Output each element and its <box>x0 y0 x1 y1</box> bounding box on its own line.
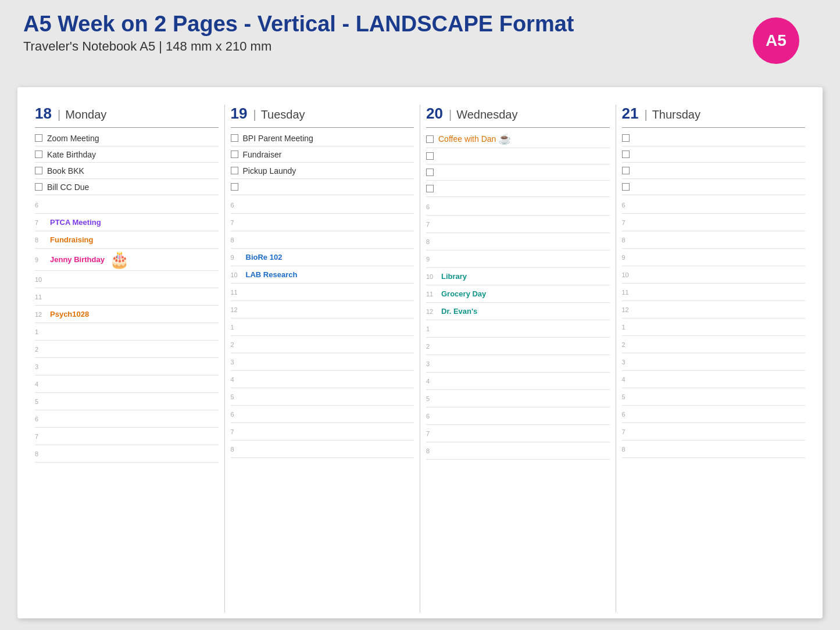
time-event-text: LAB Research <box>246 270 298 279</box>
time-row: 1 <box>35 323 219 341</box>
day-number: 21 <box>622 105 639 123</box>
time-label: 7 <box>35 433 47 440</box>
todo-row: Zoom Meeting <box>35 130 219 146</box>
time-row: 4 <box>426 373 610 390</box>
time-event-text: Jenny Birthday <box>50 255 105 264</box>
time-row: 5 <box>622 388 806 406</box>
time-label: 7 <box>231 428 242 435</box>
time-row: 5 <box>231 388 414 406</box>
time-label: 9 <box>622 254 634 261</box>
todo-checkbox[interactable] <box>35 183 42 191</box>
time-row: 11 <box>231 284 414 301</box>
page-subtitle: Traveler's Notebook A5 | 148 mm x 210 mm <box>23 39 817 54</box>
time-event-text: Grocery Day <box>441 289 486 298</box>
todo-checkbox[interactable] <box>35 151 42 158</box>
time-label: 12 <box>231 306 242 313</box>
todo-row <box>426 148 610 164</box>
time-label: 1 <box>231 324 242 331</box>
time-row: 8 <box>426 442 610 460</box>
day-name: Wednesday <box>456 108 517 121</box>
day-header-21: 21 | Thursday <box>622 105 806 128</box>
time-row: 2 <box>35 341 219 358</box>
time-row: 9 <box>426 250 610 268</box>
day-name: Thursday <box>652 108 700 121</box>
todo-text: Zoom Meeting <box>47 134 99 143</box>
todo-checkbox[interactable] <box>426 169 434 176</box>
todo-checkbox[interactable] <box>426 152 434 160</box>
time-label: 2 <box>426 343 438 350</box>
time-label: 6 <box>231 202 242 209</box>
todo-checkbox[interactable] <box>622 167 630 174</box>
todo-row <box>622 163 806 179</box>
todo-checkbox[interactable] <box>622 183 630 191</box>
todo-section: Coffee with Dan☕ <box>426 130 610 197</box>
time-label: 3 <box>231 359 242 366</box>
day-grid: 18 | Monday Zoom MeetingKate BirthdayBoo… <box>17 87 823 618</box>
todo-checkbox[interactable] <box>35 134 42 142</box>
time-row: 12Psych1028 <box>35 306 219 323</box>
time-row: 10LAB Research <box>231 266 414 284</box>
time-rows: 6789BioRe 10210LAB Research111212345678 <box>231 196 414 458</box>
time-row: 2 <box>622 336 806 353</box>
time-row: 9 <box>622 249 806 266</box>
coffee-emoji: ☕ <box>498 133 511 145</box>
time-event-text: Psych1028 <box>50 310 89 318</box>
day-number: 18 <box>35 105 52 123</box>
todo-row: Book BKK <box>35 163 219 179</box>
time-row: 2 <box>426 338 610 355</box>
time-row: 7 <box>622 214 806 231</box>
todo-text: BPI Parent Meeting <box>243 134 313 143</box>
header: A5 Week on 2 Pages - Vertical - LANDSCAP… <box>23 12 817 54</box>
todo-checkbox[interactable] <box>231 183 238 191</box>
time-row: 1 <box>231 318 414 336</box>
time-label: 11 <box>231 289 242 296</box>
todo-checkbox[interactable] <box>622 134 630 142</box>
todo-checkbox[interactable] <box>231 151 238 158</box>
todo-checkbox[interactable] <box>231 167 238 174</box>
day-col-20: 20 | Wednesday Coffee with Dan☕678910Lib… <box>420 105 616 613</box>
time-label: 5 <box>622 393 634 400</box>
todo-checkbox[interactable] <box>231 134 238 142</box>
time-label: 6 <box>35 416 47 423</box>
time-event-text: Dr. Evan's <box>441 307 477 316</box>
time-label: 11 <box>426 291 438 298</box>
time-label: 7 <box>35 219 47 226</box>
todo-checkbox[interactable] <box>426 185 434 192</box>
time-row: 11Grocery Day <box>426 285 610 303</box>
time-event-text: PTCA Meeting <box>50 218 101 227</box>
time-label: 4 <box>426 378 438 385</box>
day-name: Tuesday <box>261 108 305 121</box>
day-separator: | <box>449 108 452 121</box>
time-label: 8 <box>426 448 438 454</box>
day-separator: | <box>58 108 60 121</box>
time-row: 9BioRe 102 <box>231 249 414 266</box>
time-row: 7 <box>426 216 610 233</box>
time-row: 4 <box>231 371 414 388</box>
time-label: 8 <box>231 446 242 453</box>
time-label: 2 <box>622 341 634 348</box>
time-row: 6 <box>426 198 610 216</box>
time-row: 1 <box>622 318 806 336</box>
time-rows: 678910111212345678 <box>622 196 806 458</box>
todo-section: Zoom MeetingKate BirthdayBook BKKBill CC… <box>35 130 219 195</box>
day-col-21: 21 | Thursday 678910111212345678 <box>616 105 812 613</box>
time-label: 6 <box>622 202 634 209</box>
time-row: 7 <box>622 423 806 441</box>
time-row: 6 <box>622 406 806 423</box>
todo-checkbox[interactable] <box>35 167 42 174</box>
time-label: 1 <box>35 328 47 335</box>
time-label: 8 <box>622 446 634 453</box>
time-label: 2 <box>35 346 47 353</box>
todo-checkbox[interactable] <box>426 135 434 143</box>
day-number: 20 <box>426 105 443 123</box>
notebook-page: 18 | Monday Zoom MeetingKate BirthdayBoo… <box>17 87 823 618</box>
time-label: 9 <box>426 256 438 263</box>
time-label: 11 <box>35 293 47 300</box>
todo-checkbox[interactable] <box>622 151 630 158</box>
time-label: 9 <box>231 254 242 261</box>
time-label: 7 <box>426 221 438 228</box>
time-row: 5 <box>426 390 610 407</box>
time-row: 12 <box>231 301 414 318</box>
time-label: 6 <box>35 202 47 209</box>
day-header-18: 18 | Monday <box>35 105 219 128</box>
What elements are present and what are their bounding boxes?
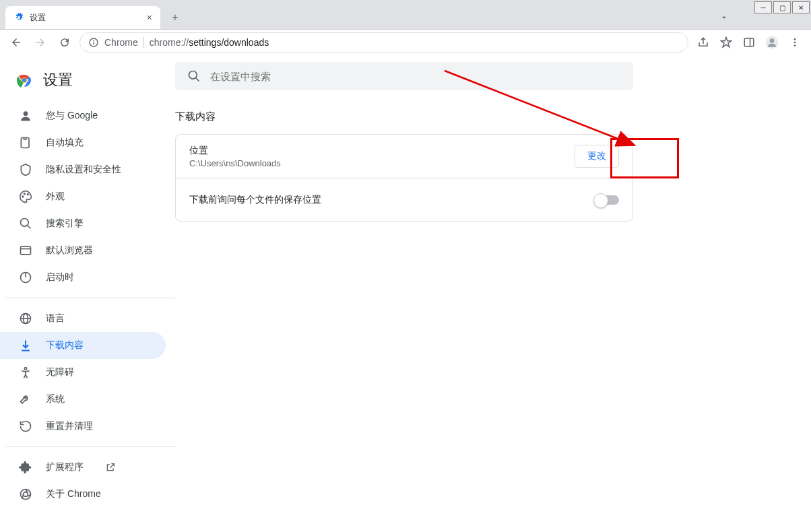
menu-icon[interactable] <box>785 33 804 52</box>
tab-close-icon[interactable]: × <box>147 12 152 23</box>
accessibility-icon <box>19 366 32 379</box>
sidebar-item-label: 隐私设置和安全性 <box>46 164 121 176</box>
side-panel-icon[interactable] <box>740 33 758 52</box>
svg-point-1 <box>93 40 94 41</box>
address-bar: Chrome chrome://settings/downloads <box>0 30 811 55</box>
palette-icon <box>19 190 32 203</box>
wrench-icon <box>19 393 32 406</box>
svg-rect-2 <box>93 42 94 44</box>
reload-button[interactable] <box>55 33 74 52</box>
sidebar-item-label: 系统 <box>46 393 65 405</box>
settings-search[interactable] <box>175 62 633 90</box>
svg-point-15 <box>24 193 26 195</box>
sidebar-item-label: 启动时 <box>46 271 74 284</box>
addressbar-actions <box>694 33 804 52</box>
ask-before-download-row: 下载前询问每个文件的保存位置 <box>176 178 632 221</box>
sidebar-item-startup[interactable]: 启动时 <box>0 264 166 291</box>
svg-point-6 <box>770 38 775 43</box>
change-location-button[interactable]: 更改 <box>575 145 619 168</box>
search-input[interactable] <box>210 71 621 82</box>
sidebar-item-accessibility[interactable]: 无障碍 <box>0 359 166 386</box>
main-content: 下载内容 位置 C:\Users\ns\Downloads 更改 下载前询问每个… <box>175 55 811 532</box>
url-input[interactable]: Chrome chrome://settings/downloads <box>79 32 688 53</box>
forward-button[interactable] <box>31 33 50 52</box>
url-path: settings/downloads <box>189 37 269 48</box>
location-path: C:\Users\ns\Downloads <box>189 158 575 168</box>
sidebar-item-label: 自动填充 <box>46 137 84 149</box>
sidebar-item-languages[interactable]: 语言 <box>0 305 166 332</box>
shield-icon <box>19 163 32 176</box>
svg-point-12 <box>24 111 28 116</box>
bookmark-icon[interactable] <box>717 33 736 52</box>
url-host: chrome:// <box>150 37 189 48</box>
autofill-icon <box>19 136 32 149</box>
sidebar-item-label: 重置并清理 <box>46 420 93 432</box>
sidebar-item-you-and-google[interactable]: 您与 Google <box>0 102 166 129</box>
content-area: 设置 您与 Google 自动填充 隐私设置和安全性 外观 搜索引擎 默认浏览器 <box>0 55 811 532</box>
share-icon[interactable] <box>694 33 713 52</box>
window-controls: ─ ▢ ✕ <box>753 0 811 15</box>
browser-tab-settings[interactable]: 设置 × <box>5 6 160 29</box>
svg-point-14 <box>22 196 24 197</box>
sidebar-item-reset[interactable]: 重置并清理 <box>0 413 166 440</box>
sidebar-item-search-engine[interactable]: 搜索引擎 <box>0 210 166 237</box>
svg-point-26 <box>24 368 26 370</box>
tab-list-dropdown[interactable] <box>717 10 732 25</box>
svg-rect-19 <box>21 246 31 255</box>
svg-point-17 <box>21 219 29 227</box>
sidebar-item-label: 默认浏览器 <box>46 244 93 257</box>
download-location-row: 位置 C:\Users\ns\Downloads 更改 <box>176 135 632 178</box>
sidebar-divider <box>5 446 175 447</box>
globe-icon <box>19 312 32 325</box>
sidebar-item-privacy[interactable]: 隐私设置和安全性 <box>0 156 166 183</box>
svg-line-30 <box>196 78 199 81</box>
maximize-button[interactable]: ▢ <box>773 1 791 13</box>
url-prefix: Chrome <box>104 37 144 48</box>
browser-icon <box>19 244 32 257</box>
sidebar-item-label: 语言 <box>46 312 65 325</box>
profile-icon[interactable] <box>763 33 781 52</box>
location-label: 位置 <box>189 145 575 157</box>
page-title: 设置 <box>43 70 73 90</box>
chrome-outline-icon <box>19 488 32 501</box>
external-link-icon <box>105 462 116 473</box>
sidebar-item-default-browser[interactable]: 默认浏览器 <box>0 237 166 264</box>
downloads-card: 位置 C:\Users\ns\Downloads 更改 下载前询问每个文件的保存… <box>175 134 633 222</box>
site-info-icon[interactable] <box>88 37 99 48</box>
sidebar-item-about[interactable]: 关于 Chrome <box>0 481 166 508</box>
sidebar-item-extensions[interactable]: 扩展程序 <box>0 454 166 481</box>
new-tab-button[interactable]: + <box>166 8 185 27</box>
sidebar-item-appearance[interactable]: 外观 <box>0 183 166 210</box>
sidebar-item-system[interactable]: 系统 <box>0 386 166 413</box>
svg-point-16 <box>28 194 29 195</box>
sidebar-item-label: 您与 Google <box>46 110 98 122</box>
svg-point-11 <box>22 78 26 82</box>
sidebar-divider <box>5 298 175 298</box>
back-button[interactable] <box>7 33 26 52</box>
minimize-button[interactable]: ─ <box>754 1 772 13</box>
restore-icon <box>19 420 32 433</box>
sidebar-item-label: 外观 <box>46 191 65 203</box>
sidebar-item-label: 下载内容 <box>46 339 84 352</box>
svg-line-18 <box>28 226 31 229</box>
section-title: 下载内容 <box>175 110 811 123</box>
close-window-button[interactable]: ✕ <box>792 1 810 13</box>
svg-point-8 <box>794 42 796 44</box>
sidebar-item-label: 扩展程序 <box>46 461 84 473</box>
chrome-logo-icon <box>16 72 32 88</box>
power-icon <box>19 271 32 284</box>
person-icon <box>19 109 32 123</box>
sidebar-item-downloads[interactable]: 下载内容 <box>0 332 166 359</box>
sidebar-item-label: 搜索引擎 <box>46 218 84 230</box>
sidebar-item-autofill[interactable]: 自动填充 <box>0 129 166 156</box>
search-icon <box>19 217 32 230</box>
svg-rect-3 <box>744 38 754 46</box>
sidebar-item-label: 关于 Chrome <box>46 488 101 500</box>
sidebar: 设置 您与 Google 自动填充 隐私设置和安全性 外观 搜索引擎 默认浏览器 <box>0 55 175 532</box>
settings-gear-icon <box>13 12 24 23</box>
svg-point-29 <box>189 71 197 79</box>
ask-before-toggle[interactable] <box>595 195 619 205</box>
ask-before-label: 下载前询问每个文件的保存位置 <box>189 194 595 206</box>
search-icon <box>187 69 201 83</box>
app-header: 设置 <box>0 63 175 102</box>
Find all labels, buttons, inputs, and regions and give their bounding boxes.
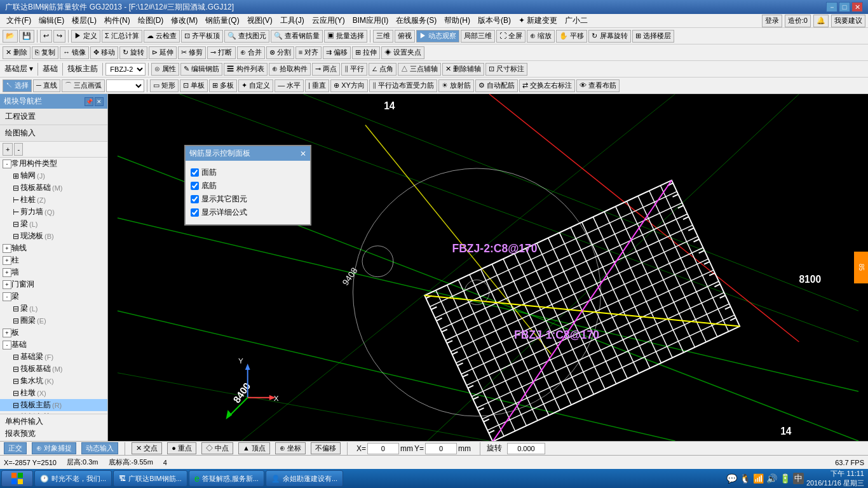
btn-three-point-aux[interactable]: △ 三点辅轴: [398, 63, 441, 76]
btn-select-floor[interactable]: ⊞ 选择楼层: [632, 30, 674, 43]
btn-open[interactable]: 📂: [3, 30, 18, 43]
expand-foundation[interactable]: -: [3, 341, 11, 349]
btn-single-plate[interactable]: ⊡ 单板: [180, 79, 208, 92]
tree-raft-main-rebar[interactable]: ⊟ 筏板主筋 (R): [0, 399, 107, 411]
btn-screen-rotate[interactable]: ↻ 屏幕旋转: [588, 30, 630, 43]
btn-dimension[interactable]: ⊡ 尺寸标注: [485, 63, 527, 76]
btn-undo[interactable]: ↩: [40, 30, 52, 43]
expand-column[interactable]: +: [3, 256, 11, 265]
btn-mirror[interactable]: ↔ 镜像: [60, 46, 89, 59]
menu-rebar-qty[interactable]: 钢筋量(Q): [201, 14, 243, 27]
start-button[interactable]: [1, 470, 33, 487]
btn-trim[interactable]: ✂ 修剪: [178, 46, 206, 59]
orange-side-button[interactable]: 85: [854, 252, 868, 283]
tree-axis[interactable]: + 轴线: [0, 242, 107, 254]
suggest-button[interactable]: 我要建议: [831, 15, 865, 27]
btn-multi-plate[interactable]: ⊞ 多板: [209, 79, 237, 92]
menu-element[interactable]: 构件(N): [100, 14, 134, 27]
btn-horizontal[interactable]: — 水平: [275, 79, 304, 92]
bell-icon[interactable]: 🔔: [813, 15, 829, 27]
minimize-button[interactable]: －: [826, 2, 837, 12]
tree-raft[interactable]: ⊟ 筏板基础 (M): [0, 363, 107, 375]
tree-column[interactable]: + 柱: [0, 254, 107, 266]
btn-batch-select[interactable]: ▣ 批量选择: [324, 30, 367, 43]
menu-new-change[interactable]: ✦ 新建变更: [515, 14, 561, 27]
nav-add-button[interactable]: +: [3, 143, 13, 156]
btn-break[interactable]: ⊸ 打断: [207, 46, 235, 59]
menu-bim[interactable]: BIM应用(I): [349, 14, 393, 27]
settings-section[interactable]: 工程设置: [0, 109, 107, 125]
rebar-show-elements-checkbox[interactable]: [191, 195, 199, 203]
tree-beam-L[interactable]: ⊟ 梁 (L): [0, 302, 107, 315]
btn-split[interactable]: ⊗ 分割: [266, 46, 294, 59]
tree-raft-base[interactable]: ⊟ 筏板基础 (M): [0, 182, 107, 194]
nav-pin-button[interactable]: 📌: [85, 97, 93, 106]
btn-delete-aux[interactable]: ✕ 删除辅轴: [442, 63, 484, 76]
tree-door-window[interactable]: + 门窗洞: [0, 278, 107, 290]
canvas-area[interactable]: FBZJ-2:C8@170 FBZJ-1:C8@170 14 14 8100 8…: [108, 94, 868, 441]
btn-set-grip[interactable]: ◈ 设置夹点: [381, 46, 424, 59]
taskbar-app-qa[interactable]: e 答疑解惑,服务新...: [189, 470, 264, 487]
btn-element-list[interactable]: ☰ 构件列表: [224, 63, 267, 76]
taskbar-app-clock[interactable]: 🕐 时光不老，我们...: [34, 470, 112, 487]
menu-draw[interactable]: 绘图(D): [134, 14, 168, 27]
btn-custom[interactable]: ✦ 自定义: [238, 79, 273, 92]
btn-zoom[interactable]: ⊕ 缩放: [527, 30, 555, 43]
btn-cloud-check[interactable]: ☁ 云检查: [144, 30, 180, 43]
btn-merge[interactable]: ⊕ 合并: [237, 46, 265, 59]
y-input[interactable]: [425, 443, 457, 454]
btn-snap[interactable]: ⊕ 对象捕捉: [32, 442, 76, 454]
expand-axis[interactable]: +: [3, 244, 11, 253]
tree-sump[interactable]: ⊟ 集水坑 (K): [0, 375, 107, 387]
btn-xy-dir[interactable]: ⊕ XY方向: [330, 79, 368, 92]
draw-input-section[interactable]: 绘图输入: [0, 125, 107, 142]
menu-modify[interactable]: 修改(M): [167, 14, 201, 27]
btn-coord[interactable]: ⊕ 坐标: [275, 442, 306, 454]
btn-pick-element[interactable]: ⊕ 拾取构件: [269, 63, 311, 76]
btn-stretch[interactable]: ⊞ 拉伸: [352, 46, 380, 59]
rebar-panel-close[interactable]: ✕: [300, 149, 306, 158]
expand-beam[interactable]: -: [3, 292, 11, 301]
single-element-input[interactable]: 单构件输入: [3, 416, 105, 428]
tree-beam[interactable]: ⊟ 梁 (L): [0, 218, 107, 230]
menu-floor[interactable]: 楼层(L): [68, 14, 100, 27]
expand-plate[interactable]: +: [3, 329, 11, 337]
taskbar-app-glj[interactable]: 🏗 广联达BIM钢筋...: [113, 470, 187, 487]
tree-common-types[interactable]: - 常用构件类型: [0, 158, 107, 170]
btn-save[interactable]: 💾: [19, 30, 34, 43]
tree-pile-column[interactable]: ⊢ 柱桩 (Z): [0, 194, 107, 206]
expand-wall[interactable]: +: [3, 268, 11, 277]
menu-user[interactable]: 广小二: [561, 14, 592, 27]
menu-view[interactable]: 视图(V): [243, 14, 276, 27]
btn-parallel-edge[interactable]: ∥ 平行边布置受力筋: [369, 79, 437, 92]
expand-door-window[interactable]: +: [3, 280, 11, 289]
btn-dynamic-observe[interactable]: ▶ 动态观察: [416, 30, 459, 43]
nav-close-button[interactable]: ✕: [95, 97, 104, 106]
btn-redo[interactable]: ↪: [53, 30, 65, 43]
tree-plate[interactable]: + 板: [0, 327, 107, 339]
btn-auto-rebar[interactable]: ⚙ 自动配筋: [475, 79, 518, 92]
btn-pan[interactable]: ✋ 平移: [556, 30, 587, 43]
btn-properties[interactable]: ⊙ 属性: [151, 63, 179, 76]
btn-view-rebar[interactable]: 🔍 查看钢筋量: [271, 30, 323, 43]
btn-radial[interactable]: ☀ 放射筋: [438, 79, 474, 92]
menu-version[interactable]: 版本号(B): [474, 14, 515, 27]
btn-dynamic[interactable]: 动态输入: [81, 442, 118, 454]
tree-column-pier[interactable]: ⊟ 柱墩 (X): [0, 387, 107, 399]
x-input[interactable]: [367, 443, 399, 454]
taskbar-app-user[interactable]: 👤 余姐勘蓬建设有...: [266, 470, 343, 487]
btn-ortho[interactable]: 正交: [4, 442, 27, 454]
tree-ring-beam[interactable]: ⊟ 圈梁 (E): [0, 315, 107, 327]
btn-find-element[interactable]: 🔍 查找图元: [224, 30, 269, 43]
btn-view-rebar2[interactable]: 👁 查看布筋: [576, 79, 620, 92]
tree-shear-wall[interactable]: ⊢ 剪力墙 (Q): [0, 206, 107, 218]
rotate-input[interactable]: [507, 443, 545, 454]
tree-foundation-beam[interactable]: ⊟ 基础梁 (F): [0, 351, 107, 363]
btn-delete[interactable]: ✕ 删除: [3, 46, 31, 59]
btn-parallel[interactable]: ∥ 平行: [341, 63, 367, 76]
rebar-panel-header[interactable]: 钢筋显示控制面板 ✕: [186, 146, 310, 161]
report-preview[interactable]: 报表预览: [3, 428, 105, 440]
btn-partial-3d[interactable]: 局部三维: [461, 30, 495, 43]
menu-edit[interactable]: 编辑(E): [35, 14, 68, 27]
nav-minus-button[interactable]: -: [14, 143, 23, 156]
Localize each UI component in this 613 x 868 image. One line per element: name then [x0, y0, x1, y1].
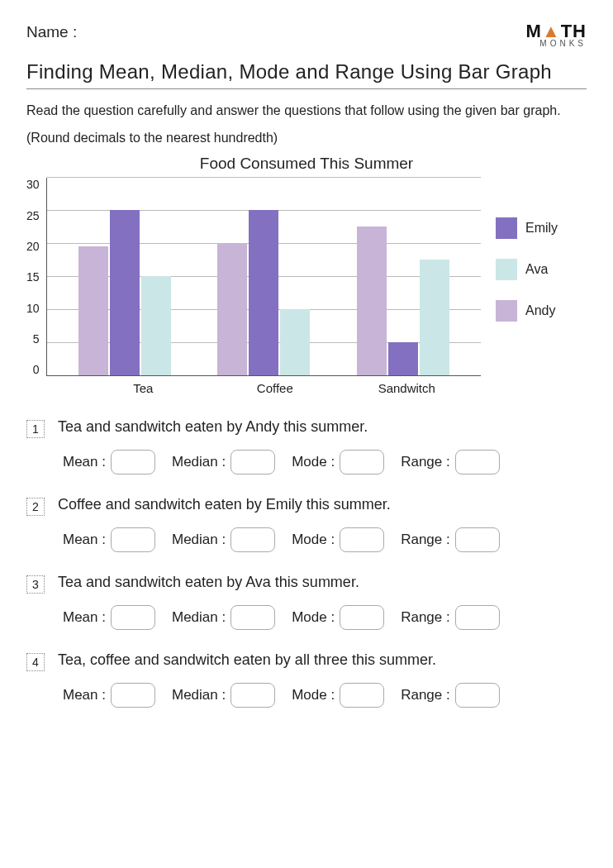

+===+

■ ASSIGNMENT
Select every line above that contains the word "boxes", and copy it.

■ OUTPUT
What elements are present and what are their bounding boxes?
Find all labels, buttons, inputs, and regions and give their bounding boxes.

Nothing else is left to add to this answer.